Curve’s solution was to basically make the rewards better, and it seems to have worked. Users who pool their money, called “liquidity providers,” are rewarded in several ways. First, they are rewarded with transaction fees. On every trade there is a 0.04 percent fee levied, 50 percent of which goes out to the liquidity providers and the other 50 percent to the holders of the veCRV token, one of the many tokens associated with the Curve platform.
Second, Curve can be integrated with other complicated Defi protocols such as Yearn and Compound, which allow users to “stake” tokens and generate a certain amount of interest. The Curve-Compound intersection, for instance, permits the liquidity provider to generate that interest from funds deposited in pools, increasing earnings. This interoperability is known as “composability” and also comes with serious risks—with multiple highly complex DeFi protocols working interdependently the risk of a huge collapse will be higher.
Finally, Curve provides liquidity providers with CRV tokens, which, unlike stablecoins, can fluctuate dramatically in price. There are 3.03 billion of these tokens, 62 percent of which are distributed to liquidity providers. Each token is currently worth $3.3, which means that there’s 6.1 billion in total for the providers. A further 30% goes to token-holders, 3% to Curve employees and 5% to a community reserve.
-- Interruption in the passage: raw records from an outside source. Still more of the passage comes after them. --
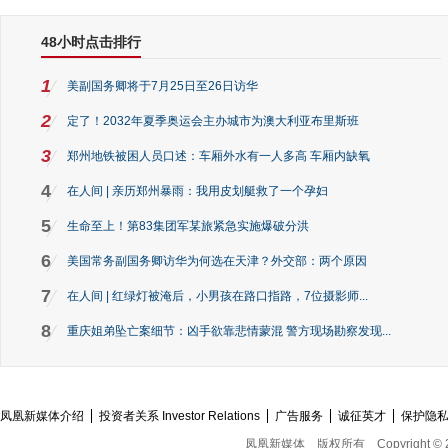
48小时点击排行
1
美副国务卿将于7月25日至26日访华
2
定了！2032年夏季奥运会主办城市为澳大利亚布里斯班
3
郑州地铁被困人员口述：车厢外水有一人多高 车厢内缺氧
4
在人间 | 亲历郑州暴雨：我用皮划艇救了一个孕妇
5
生命至上！第83集团军某旅紧急实施爆破分洪
6
美国常务副国务卿访华为何选在天津？外交部：两个原因
7
在人间 | 红绿灯被淹后，小男孩在路口指路，7位摄影师...
8
重庆姐弟坠亡案细节：凶手欲靠悲情蒙混 警方现场勘察发现...
凤凰新媒体介绍
投资者关系 Investor Relations
广告服务
诚征英才
保护隐
凤凰新媒体
版权所有
Copyright © 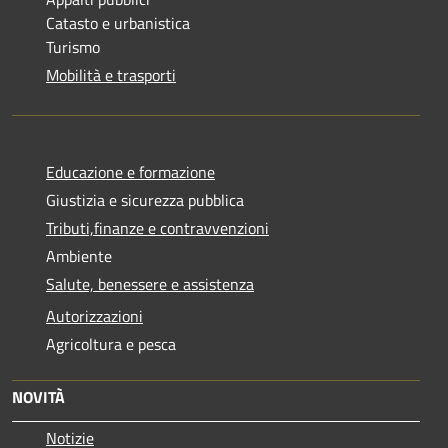
Catasto e urbanistica
Turismo
Mobilità e trasporti
Educazione e formazione
Giustizia e sicurezza pubblica
Tributi,finanze e contravvenzioni
Ambiente
Salute, benessere e assistenza
Autorizzazioni
Agricoltura e pesca
NOVITÀ
Notizie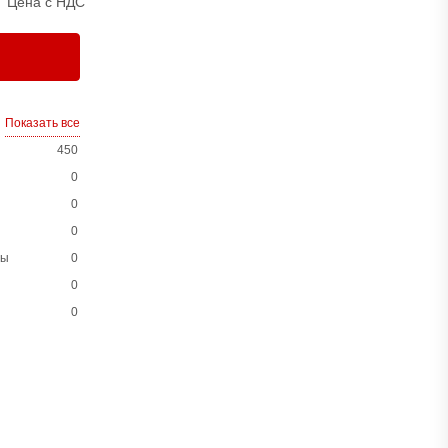
Цена с НДС
Показать все
450
0
0
0
ны
0
0
0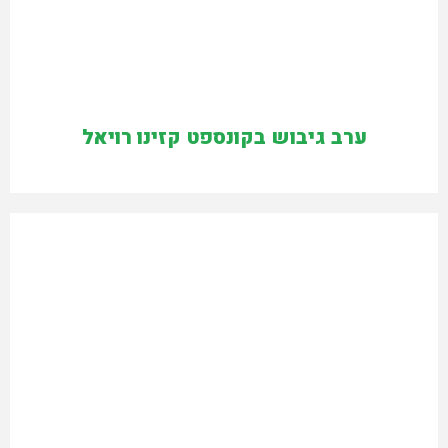
ערב גיבוש בקונספט קזינו רויאל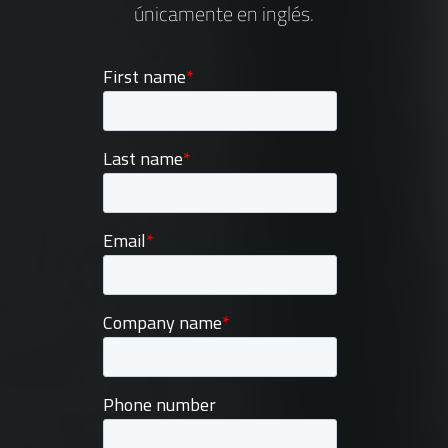
únicamente en inglés.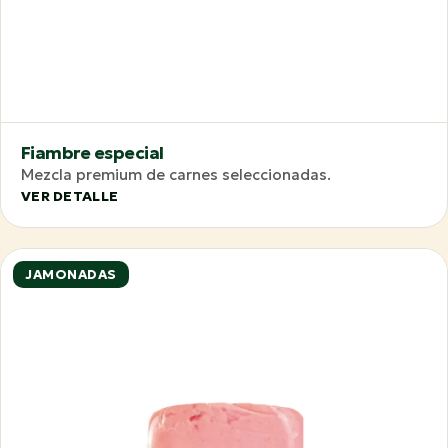
Fiambre especial
Mezcla premium de carnes seleccionadas.
VER DETALLE
JAMONADAS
The Curve coin also plays into a “governance” system that allows holders to vote on changes to the protocol.
Governance
Holders of CRV can choose to “lock up” their holdings and in turn generate a new token, “veCRV,” which vests holders with the ability to either vote or — with enough veCRV — to submit their own proposals for consideration. Last year the CRV became the native token of a new decentralized autonomous organization, or DAO, which is a kind of blockchain-based decentralized governance entity that runs on smart contracts.
Curve, the company
The development of Curve Finance is a bit of a mystery. There is a single known contributor, a man named Michael Egorov, a PhD and a graduate of the Moscow Institute of Physics and Technology. Egorov, who released the software in 2020, has also been embroiled in minor controversy, after he assumed 71 percent of Curve’s voting power late last year in response to a single liquidity pool run amassing over 50 percent of the voting power. That controversy, along with suspicions about the protocol’s awkward initial rollout, spawned a hard fork of Curve, called “Swerve,” which sought to return the protocol to its users.
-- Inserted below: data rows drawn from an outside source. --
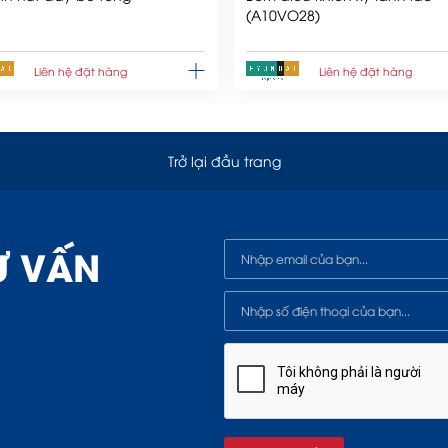
(A10VO28)
Liên hệ đặt hàng
Liên hệ đặt hàng
Trở lại đầu trang
Ư VẤN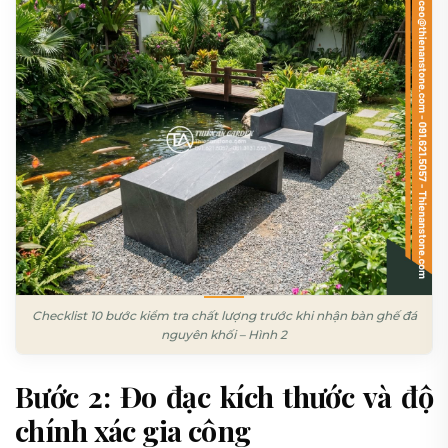
Checklist 10 bước kiểm tra chất lượng trước khi nhận bàn ghế đá
nguyên khối – Hình 2
Bước 2: Đo đạc kích thước và độ
chính xác gia công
Despite all this, the smart contract for Curve is well-regarded and efficient, and has been audited by Trail of Bits, a leading auditor. “However,” Curve adds in a proviso, “security audits don’t eliminate risks completely. Please don’t supply your life savings, or assets you can’t afford to lose, to Curve, especially as a liquidity provider.”
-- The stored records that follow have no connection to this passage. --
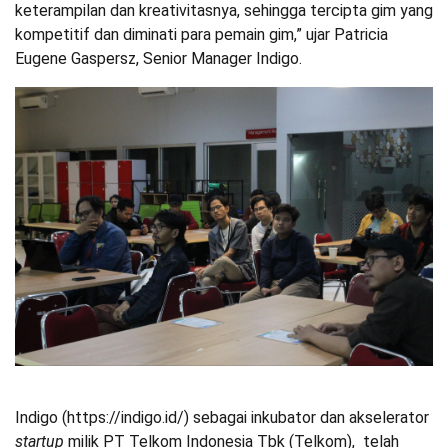
keterampilan dan kreativitasnya, sehingga tercipta gim yang
kompetitif dan diminati para pemain gim,” ujar Patricia
Eugene Gaspersz, Senior Manager Indigo.
Indigo (https://indigo.id/) sebagai inkubator dan akselerator
startup
milik PT Telkom Indonesia Tbk (Telkom), telah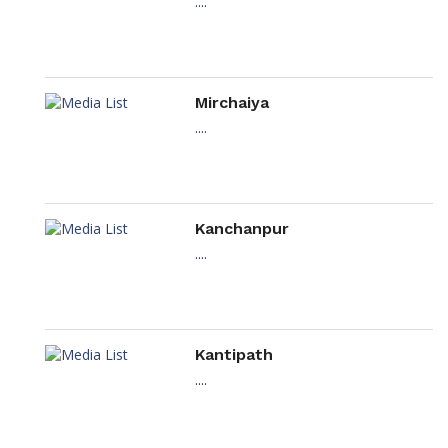
....
Mirchaiya
....
Kanchanpur
....
Kantipath
....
Indeed, recently a vulnerability was discovered by Egorov himself, who described in a blog post how, briefly, it would have been possible for a trader to essentially drain an asset from the pool, effectively robbing it, by trading it with the same asset. Egorov said that the bug alone couldn’t be flagged up or fixed without drawing the attention of malicious hackers so instead patched it in an all-encompassing update.
By DeFi standards, Curve is used widely and is the sixth largest DeFi product by users. According to Defi Pulse there is $4.34 billion worth of cryptocurrency currently “locked” on Curve, 0.24 percent of which has been turned into voting power. The stablecoin most heavily bought is $USDC, the stablecoin built by Circle.